Stop. Just stop everything you’re doing right this instant and go watch Hasan Minhaj’s Netflix special, “Homecoming King.” I’ll wait.

Okay, you done? Awesome, let’s dive right in.

Hasan Minhaj (no relation to the female rapper): Daily Show correspondent, long time comedian and curator of great dabs. The man hasa lot going for him. On Tuesday, Netflix released his one-man off Broadway comedy special, “Homecoming King” and in a little over an hour, the 31-year-old comedian brilliantly painted an insightful and hilarious portrait of life as a brown, first generation Muslim American.

Minhaj was able to balance anecdotes that leave you clutching your sides, crying at the sheer hilarity of a situation (“Rajesh Rengatramanajananam”) with moments of poignant revelation into the hard truths that life taught him growing up as an ethnic and religious minority in Davis, California. Paired with stunning visuals and cinematography that only enhanced Minhaj’s natural story telling gift, “Homecoming King” was unlike any of the comedy specials you’ve ever seen.

Now that I’ve gotten the general, overarching review of this show out of the way, it’s time to get personal.

Watching Hasan Minhaj tell his tale was more than just watching a set for me. It was like watching a someone put a magnifying glass on the inside jokes, tropes and parental incongruities of brown life and putting them on a huge technicolor screen for everyone to see. I saw myself as he spoke of shouldering the burden of being the oldest sibling in an immigrant family: precariously balancing his parent’s expectations of him while still quietly clinging onto his own dreams and aspirations. I cringed as he reiterated a time old adage in Hindi that my own parents have relayed to me in Bangla throughout my life: “What will people think?” A surefire way to get every brown kid to rethink their life decisions or shift their frame of focus to something that won’t conflict with the platonic ideal of the model minority child.

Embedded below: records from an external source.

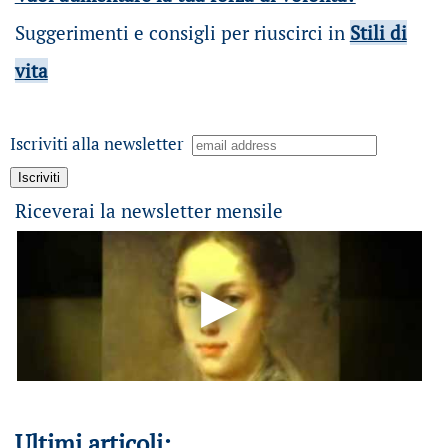
Suggerimenti e consigli per riuscirci in
Stili di
vita
Iscriviti alla newsletter
Riceverai la newsletter mensile
Ultimi articoli: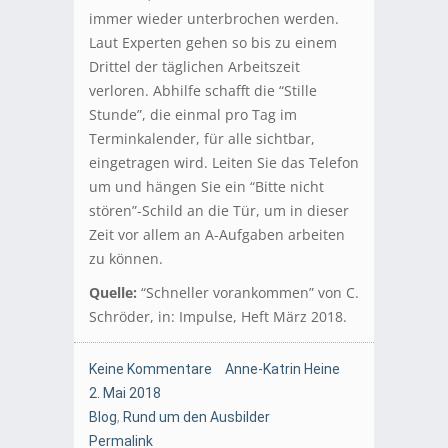
immer wieder unterbrochen werden.
Laut Experten gehen so bis zu einem
Drittel der täglichen Arbeitszeit
verloren. Abhilfe schafft die “Stille
Stunde”, die einmal pro Tag im
Terminkalender, für alle sichtbar,
eingetragen wird. Leiten Sie das Telefon
um und hängen Sie ein “Bitte nicht
stören”-Schild an die Tür, um in dieser
Zeit vor allem an A-Aufgaben arbeiten
zu können.
Quelle:
“Schneller vorankommen” von C.
Schröder, in: Impulse, Heft März 2018.
Keine Kommentare
Anne-Katrin Heine
2. Mai 2018
Blog
,
Rund um den Ausbilder
Permalink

I felt a familiar frustration when he opened up about the microaggressions people of color face on a day-to-day basis and the failure of society to answer to any form of bigotry unless it was fatal. I could hear my own father tell me to keep my head down and not speak out about my religion or political views after Trump’s election, just as Hasan’s father had told him post-9/11. When he called out the seemingly ceaseless “auditions” minorities had to go through to prove their patriotism and declared that he didn’t believe in the “American Dream tax” because he was entitled to the same liberties as everyone else, I clapped soundly in recognition and agreement.

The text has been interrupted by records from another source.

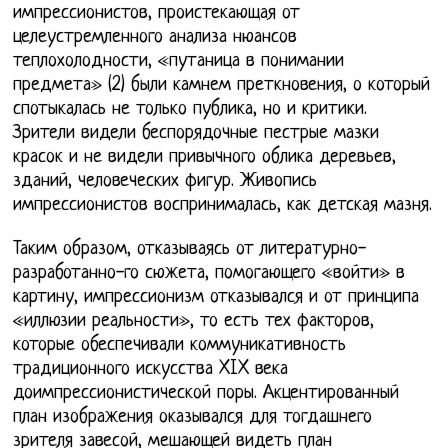
импрессионистов, проистекающая от
целеустремленного анализа нюансов
теплохолодности, «путаница в понимании
предмета» (2) были камнем преткновения, о который
спотыкалась не только публика, но и критики.
Зрители видели беспорядочные пестрые мазки
красок и не видели привычного облика деревьев,
зданий, человеческих фигур. Живопись
импрессионистов воспринималась, как детская мазня.
Таким образом, отказываясь от литературно-
разработанно-го сюжета, помогающего «войти» в
картину, импрессионизм отказывался и от принципа
«иллюзии реальности», то есть тех факторов,
которые обеспечивали коммуникативность
традиционного искусства XIX века
доимпрессионистической поры. Акцентированный
план изображения оказывался для тогдашнего
зрителя завесой, мешающей видеть план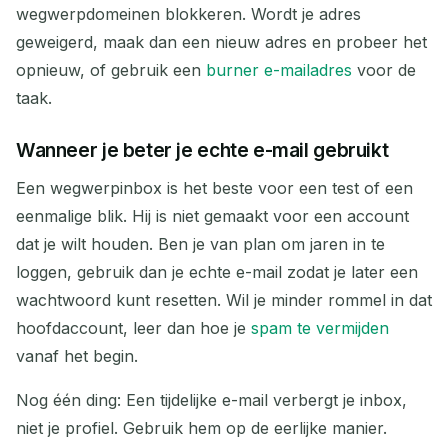
wegwerpdomeinen blokkeren. Wordt je adres
geweigerd, maak dan een nieuw adres en probeer het
opnieuw, of gebruik een
burner e-mailadres
voor de
taak.
Wanneer je beter je echte e-mail gebruikt
Een wegwerpinbox is het beste voor een test of een
eenmalige blik. Hij is niet gemaakt voor een account
dat je wilt houden. Ben je van plan om jaren in te
loggen, gebruik dan je echte e-mail zodat je later een
wachtwoord kunt resetten. Wil je minder rommel in dat
hoofdaccount, leer dan hoe je
spam te vermijden
vanaf het begin.
Nog één ding: Een tijdelijke e-mail verbergt je inbox,
niet je profiel. Gebruik hem op de eerlijke manier.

Hasan Minhaj did more than make people laugh with his quick wit and detailed story telling. He’s given brown, Muslim kids, such as myself, a narrative of our identity that could finally burst into existence, and demand both acknowledgement, and acceptance. He is continuing a difficult conversation within our society, regarding racial and social interaction, and giving us all a way to navigate those choppy waters through his brand of candid humor.

He’s inspired me to go after my dreams, because if a brown, Muslim kid from Davis, California can grow up to roast the President of the United States on national television, then I too am capable of greatness.